(WHAT IS EXPECTED): Start the copy at the line containing "I need masks" and run it through the last line of the records. Repeat each line exactly; omit pictures.
PROVIDED DATA section start
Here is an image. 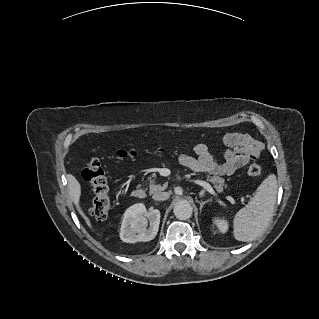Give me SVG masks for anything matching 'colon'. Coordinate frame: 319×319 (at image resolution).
Listing matches in <instances>:
<instances>
[{
	"instance_id": "obj_1",
	"label": "colon",
	"mask_w": 319,
	"mask_h": 319,
	"mask_svg": "<svg viewBox=\"0 0 319 319\" xmlns=\"http://www.w3.org/2000/svg\"><path fill=\"white\" fill-rule=\"evenodd\" d=\"M171 150L172 148L170 147H157L153 149L154 152ZM117 155L119 157H133L137 155V152L135 150H119L117 151ZM261 172V167L256 164L248 168V174L251 176H259ZM81 173L84 180L89 184L93 195L90 213L98 222L105 221L111 206V196L108 179L99 153H95L85 161Z\"/></svg>"
}]
</instances>
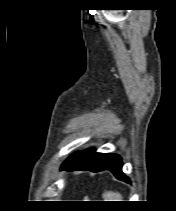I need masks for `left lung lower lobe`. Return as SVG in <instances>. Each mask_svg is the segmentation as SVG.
Returning <instances> with one entry per match:
<instances>
[{"mask_svg": "<svg viewBox=\"0 0 176 211\" xmlns=\"http://www.w3.org/2000/svg\"><path fill=\"white\" fill-rule=\"evenodd\" d=\"M61 169L67 170H90L98 172L110 170L119 180L130 182L122 172V160L116 154L96 153L94 149H87L83 154H75L65 161Z\"/></svg>", "mask_w": 176, "mask_h": 211, "instance_id": "left-lung-lower-lobe-1", "label": "left lung lower lobe"}]
</instances>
PROVIDED DATA section end
(WORKED SOLUTION):
I need masks for `left lung lower lobe`. Return as SVG in <instances>. Each mask_svg is the segmentation as SVG.
Returning <instances> with one entry per match:
<instances>
[{"mask_svg": "<svg viewBox=\"0 0 176 211\" xmlns=\"http://www.w3.org/2000/svg\"><path fill=\"white\" fill-rule=\"evenodd\" d=\"M61 169L67 170H90L98 172L110 170L119 180L130 182L122 172V160L116 154L96 153L94 149H87L83 154H75L65 161Z\"/></svg>", "mask_w": 176, "mask_h": 211, "instance_id": "left-lung-lower-lobe-1", "label": "left lung lower lobe"}]
</instances>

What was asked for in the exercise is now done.